I listened to my body. I rested when I was tired. Together my husband and I restructured our plans so that we had activity that included walking and taking in the sights but did not include hiking that might have been more than my current condition could handle.
There was so much beauty to be enjoyed in Sedona. I often wonder if I would have even enjoyed any of it if I had not taken the time to have a serious talk with myself about practicing self-care whether I was not vacation or not. Do others of you ever let self-care go out the window when you are on vacation?

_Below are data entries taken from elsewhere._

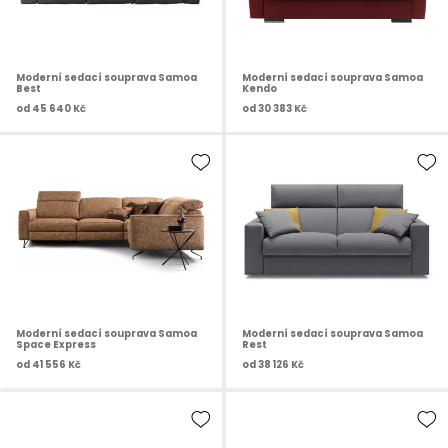
Moderní sedací souprava Samoa
Moderní sedací souprava Samoa
Best
Kendo
od
45 640 Kč
od
30 383 Kč
Moderní sedací souprava Samoa
Moderní sedací souprava Samoa
Space Express
Rest
od
41 556 Kč
od
38 126 Kč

In the end, I learned some valuable lessons about resetting my body. No, I did not set my back to its factory settings while we were on this vacation because that would mean I would have to come up with a way to wipe away decades of living. Original factory settings are no longer possible. My body has changed. New rules apply as I learn to live in a body which is different than the one I had in my forties, my fifties, or even in my sixties; however, small changes can do wonders when it comes to resetting a body that is begging for restoration to optimum health.

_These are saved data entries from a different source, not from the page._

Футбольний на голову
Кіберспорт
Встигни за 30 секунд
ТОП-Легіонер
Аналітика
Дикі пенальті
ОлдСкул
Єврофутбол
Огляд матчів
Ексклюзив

· I began to listen to my body.
· I made positive dietary choices. (Those choices did not include kale!)
· I rested when I need to do so.
· I made sure I continued to exercise by walking and exploring the beautiful area where we were visiting.
· I didn’t waste the experience by giving in to illness, but I let the illness instruct me on how to heal.
On our last day of the trip, I found these words written on a Coconino Forest Service sign in:
Can you hear the stream?
Feel a soft leaf or a sycamore.
Discover who lives here.
Answers to the questions such as the one asked by the sender of the text which I wrote about at the beginning of this post seldom have one answer. Kale, while it is a healthy food, and a food most of us wish to avoid, is not the answer to gaining a healthier lifestyle. Instead, I think we have to slow down and do these last three things which I found printed on a forest service sign.
We must listen to nature around us and to our bodies. We need to touch the positive and beautiful things in our lives. Yes, it is so important when things are out of balance to take time to get in touch with those things which are beautiful and positive in our lives. That means we must change our focus. We can't look on what ails us. We must look to what heals us. And finally, when we look closely, we can discover who it is that inhabits the body we now have.
Life is about change. Nothing stays the same. We will never live in the body that we were given when we left the factory. We must accept that and treat our bodies and minds and spirits with respect by giving all three what nourishes the body even if it sometimes includes, but is not limited to, kale.